Analysis of body dissatisfaction among the transgender groups and comparison with the school-based group

In line with the hypothesis, transgender adolescents reported significantly higher body dissatisfaction (p < .01) across all scales with larger effects (η2 = 0.07-0.49) than the cisgender control group, i.e., not only in respect to sex characteristics, but to all body parts. The covariate age was significantly related to body dissatisfaction (p < .01/0.05) across all scales as well, with small to moderate effect sizes (η2 = 0.01-0.02) (Table 3).

Table 3 Results of the ANCOVA with body dissatisfaction as dependent variable and age as covariate between control group and TG group

Figure 2 displays the results for body dissatisfaction in relation to the gender identities in the TG and in the CG. In the transgender group, gender identity differences emerged for the subscales chest, hip region and genitals, with the following pattern: transgender boys reported significantly higher dissatisfaction with their chest (η2 = 0.08, p < .05) and hip region (η2 = 0.10, p < .05) compared to trans girls and non-binary adolescents.
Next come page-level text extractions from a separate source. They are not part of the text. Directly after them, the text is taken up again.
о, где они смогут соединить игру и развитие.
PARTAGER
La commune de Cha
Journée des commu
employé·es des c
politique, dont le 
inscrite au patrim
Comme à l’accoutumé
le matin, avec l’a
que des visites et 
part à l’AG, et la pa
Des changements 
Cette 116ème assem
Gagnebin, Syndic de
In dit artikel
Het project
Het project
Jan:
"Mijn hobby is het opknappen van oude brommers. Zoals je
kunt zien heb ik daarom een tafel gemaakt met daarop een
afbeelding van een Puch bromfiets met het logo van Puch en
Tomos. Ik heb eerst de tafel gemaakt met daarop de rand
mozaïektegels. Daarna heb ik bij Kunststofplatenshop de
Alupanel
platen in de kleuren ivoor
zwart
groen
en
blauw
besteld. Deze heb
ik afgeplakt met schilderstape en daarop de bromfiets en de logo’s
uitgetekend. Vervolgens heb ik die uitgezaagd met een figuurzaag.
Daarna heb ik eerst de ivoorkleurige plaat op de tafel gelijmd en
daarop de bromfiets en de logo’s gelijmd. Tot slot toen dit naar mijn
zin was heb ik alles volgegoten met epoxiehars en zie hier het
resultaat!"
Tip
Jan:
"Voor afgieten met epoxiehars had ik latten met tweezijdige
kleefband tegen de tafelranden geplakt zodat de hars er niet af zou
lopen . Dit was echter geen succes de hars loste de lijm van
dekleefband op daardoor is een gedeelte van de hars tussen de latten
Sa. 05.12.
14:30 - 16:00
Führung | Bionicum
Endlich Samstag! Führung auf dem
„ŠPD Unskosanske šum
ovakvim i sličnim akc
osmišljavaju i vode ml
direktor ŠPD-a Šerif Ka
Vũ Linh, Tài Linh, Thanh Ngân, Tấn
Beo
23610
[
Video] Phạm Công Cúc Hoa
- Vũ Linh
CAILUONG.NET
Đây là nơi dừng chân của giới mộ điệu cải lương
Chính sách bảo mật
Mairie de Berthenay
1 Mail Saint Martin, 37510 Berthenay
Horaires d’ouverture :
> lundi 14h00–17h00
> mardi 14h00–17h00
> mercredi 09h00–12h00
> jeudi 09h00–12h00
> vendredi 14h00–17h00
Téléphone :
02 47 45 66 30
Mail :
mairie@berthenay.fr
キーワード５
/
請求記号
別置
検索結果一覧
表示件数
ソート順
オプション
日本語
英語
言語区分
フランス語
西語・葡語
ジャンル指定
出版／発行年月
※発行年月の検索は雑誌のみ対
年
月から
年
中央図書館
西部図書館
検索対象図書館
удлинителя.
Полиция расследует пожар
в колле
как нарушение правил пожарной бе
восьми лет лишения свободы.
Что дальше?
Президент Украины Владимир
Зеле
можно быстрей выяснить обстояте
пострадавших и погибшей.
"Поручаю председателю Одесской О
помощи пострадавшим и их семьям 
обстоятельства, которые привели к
Transgender girls stated significantly higher dissatisfaction with their genitals than transgender boys and than non-binary adolescents (η2 = 0.07, p < .05). On the other single subscales, the superordinate scales (sex and nonhormonal body characteristics) or on the total score, no significant differences between gender identities were found (p > .05) within the transgender group (Appendix 2). In the control group, in contrast, cisgender girls reported significantly higher body dissatisfaction among all scales (Appendix 3).

Fig. 2
figure 2

Bar diagram of body dissatisfaction in relation to gender identities for the school-based control group and the clinic-referred transgender adolescents. Notes.1Body Image Scale. Trans girls, trans boys and non-binary people from clinic-referred transgender (TG) sample. Cisgender boys and cisgender girls from school-based control group (CG)

Descriptive data on minority stress, body dissatisfaction and gender dysphoria among the transgender sample

Among the smaller transgender analysis group (transgender_n2 = 74), the mean score on the BIS was M = 97.64 (SD = 19.97, min = 46.0, max = 136.0) and the mean score on the UGDS for gender dysphoria was for AFAB M = 47.00 (SD = 5.39, min = 36.0, max = 76.0) and for AMAB M = 47.81 (SD = 16.75, min = 21.0.0, max = 93.0). Regarding minority stress, 54.1% had experienced trans hostility in the present and/or past and 63.5% indicated to have PPR at least somewhat/sometimes (M = 1.41, SD = 1.56, min = 0, max = 6).

Correlations between body dissatisfaction, gender dysphoria and poor peer-relations

The results of Spearman’s correlation (Appendix 4) showed significant but weak correlations between body dissatisfaction and PPR, only for the subscales BIS-social (ρ=0.24, p < .05) and BIS-muscles (ρ=0.24, p < .05). There were significant moderate correlations between gender dysphoria and BIS-chest (ρ=0.40, p < .01), BIS-sex (ρ=0.33, p < .01), BIS-total (ρ=0.32, p < .01), BIS-non-hormonal (ρ=0.30, p < .05), and weak correlations with BIS-genitals (ρ=0.26, p > .05) and BIS-hip (ρ=0.25, p > .05). There was no significant correlation between gender dysphoria and PPR (p > .05). Correlations within the BIS-subscales were high and significant (p < .01).

Mean difference in body dissatisfaction and gender dysphoria regarding experience of trans hostility

Adolescents who had experienced trans hostility reported significantly higher gender dysphoria (M = 49.35, SD = 9.97) than the group who has not experienced trans hostility (M = 44.62, SD = 6.93), with a moderate effect size (d=-0.54; t(72)=-2.33, p < .05; BCa CI-=-8.78, CI+=-0.68). Adolescents with trans hostile experiences reported PPR significantly more often (M = 2.00, SD = 1.73) than the other group (M = 0.74, SD = 0.99), with a high effect size (d = 1.44 (t(72)=-3.773, p < .01; BCa CI-=-1.93, CI+=-0.60). For body dissatisfaction, no significant difference regarding the experience of trans hostility was found (p > .05).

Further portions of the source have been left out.